- _What the exercise asks_: Using the listing below, report each line holding the string "master".

- _Data listing_:

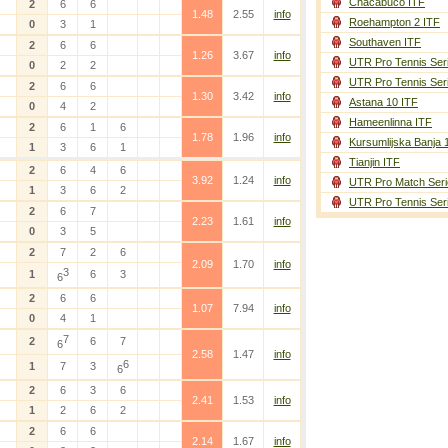
Chacabuco ITF
2
6
6
1.48
2.55
info
Roehampton 2 ITF
0
3
1
Southaven ITF
2
6
6
1.26
3.67
info
UTR Pro Tennis Ser
0
2
2
UTR Pro Tennis Ser
2
6
6
1.30
3.42
info
Astana 10 ITF
0
4
2
Hameenlinna ITF
2
6
1
6
1.78
1.96
info
Kursumlijska Banja 
1
3
6
1
Tianjin ITF
2
6
4
6
3.92
1.24
info
UTR Pro Match Seri
1
3
6
2
UTR Pro Tennis Ser
2
6
7
2.23
1.61
info
0
3
5
2
7
2
6
2.09
1.70
info
3
1
6
3
6
2
6
6
1.07
7.94
info
0
4
1
7
2
6
7
6
2.58
1.47
info
6
1
7
3
6
2
6
3
6
2.41
1.53
info
1
2
6
2
2
6
6
2.14
1.67
info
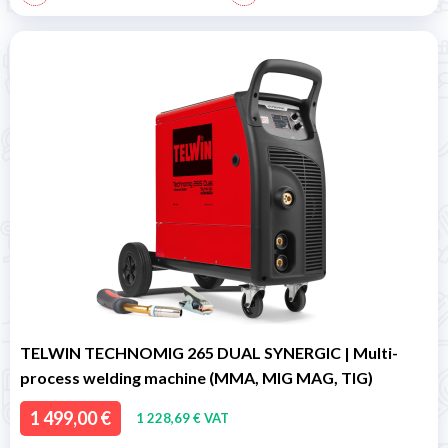
TELWIN TECHNOMIG 265 DUAL SYNERGIC | Multi-
process welding machine (MMA, MIG MAG, TIG)
1 499,00 €
1 228,69 € VAT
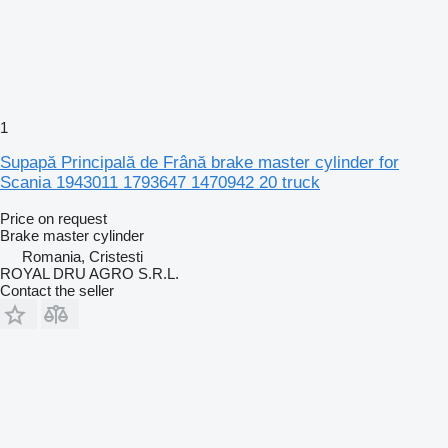
1
Supapă Principală de Frână brake master cylinder for
Scania 1943011 1793647 1470942 20 truck
Price on request
Brake master cylinder
Romania, Cristesti
ROYAL DRU AGRO S.R.L.
Contact the seller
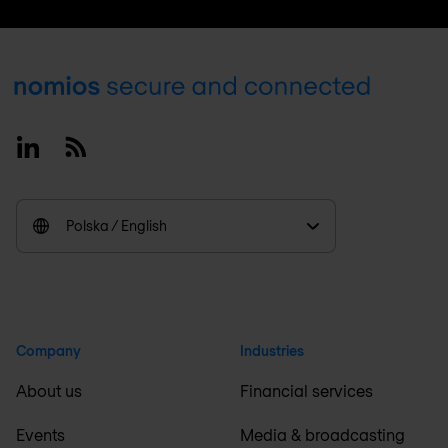
Footer
Linkedin
RSS
Polska / English
Company
Industries
About us
Financial services
Events
Media & broadcasting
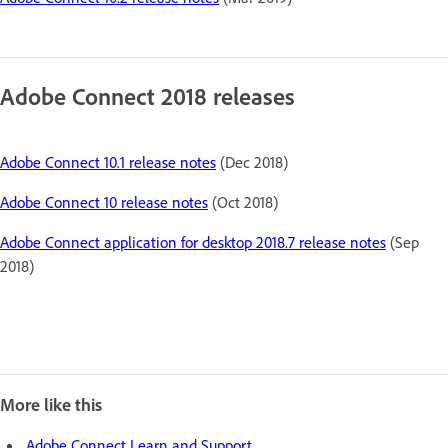
Adobe Connect 2018 releases
Adobe Connect 10.1 release notes
(Dec 2018)
Adobe Connect 10 release notes
(Oct 2018)
Adobe Connect application for desktop 2018.7 release notes
(Sep
2018)
More like this
Adobe Connect Learn and Support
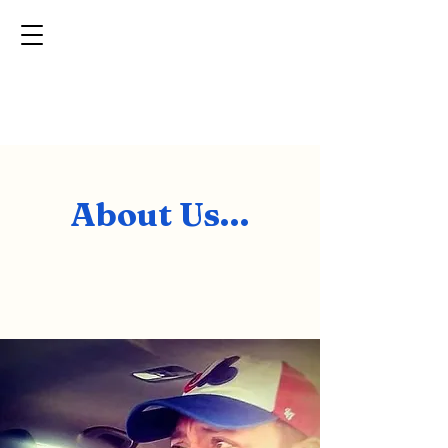
MP
Transport
Providing quality care for your pet all across the U.S.
About Us...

- _Exercise result_:
Supapă Principală de Frână brake master cylinder for
Brake master cylinder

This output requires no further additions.